# EXERCISE OBJECTIVE
Lines below containing the word "rect" should be copied out.

# DATA
*** Begin section ***
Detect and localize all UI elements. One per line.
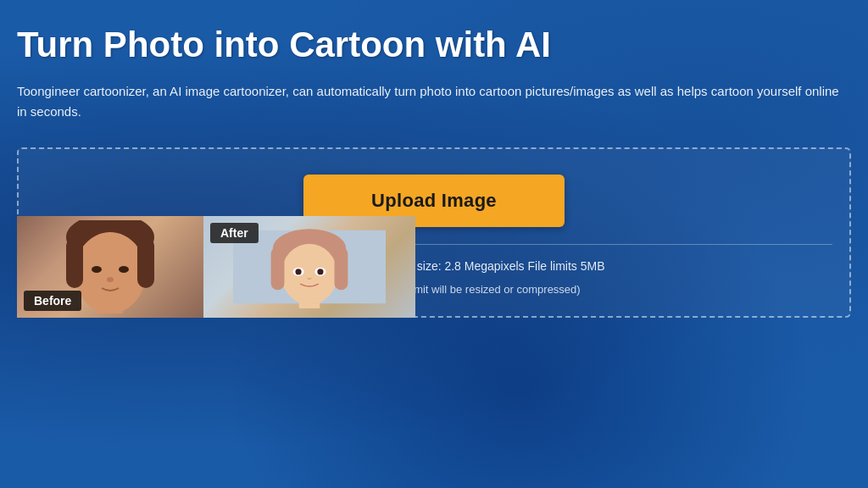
svg-point-10 xyxy=(281,244,337,305)
svg-point-7 xyxy=(107,277,114,282)
svg-rect-3 xyxy=(137,237,154,288)
svg-point-6 xyxy=(119,266,129,273)
svg-rect-11 xyxy=(271,247,285,290)
after-label: After xyxy=(210,223,259,243)
before-image-box: Before xyxy=(17,216,203,318)
svg-rect-2 xyxy=(66,237,83,288)
page-title: Turn Photo into Cartoon with AI xyxy=(17,25,851,64)
svg-point-5 xyxy=(92,266,102,273)
svg-rect-4 xyxy=(97,303,123,313)
subtitle-text: Toongineer cartoonizer, an AI image cart… xyxy=(17,81,848,122)
svg-rect-12 xyxy=(335,247,348,290)
before-label: Before xyxy=(24,291,81,311)
svg-point-14 xyxy=(295,269,301,274)
svg-point-1 xyxy=(75,232,146,313)
after-image-box: After xyxy=(203,216,415,318)
page-wrapper: Turn Photo into Cartoon with AI Toongine… xyxy=(0,0,868,318)
before-after-preview: Before xyxy=(17,216,424,318)
svg-rect-17 xyxy=(299,297,320,308)
svg-point-16 xyxy=(317,269,323,274)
*** End section ***
# SOLVED PROBLEM
svg-rect-3 xyxy=(137,237,154,288)
svg-rect-11 xyxy=(271,247,285,290)
svg-rect-2 xyxy=(66,237,83,288)
svg-rect-4 xyxy=(97,303,123,313)
svg-rect-12 xyxy=(335,247,348,290)
svg-rect-17 xyxy=(299,297,320,308)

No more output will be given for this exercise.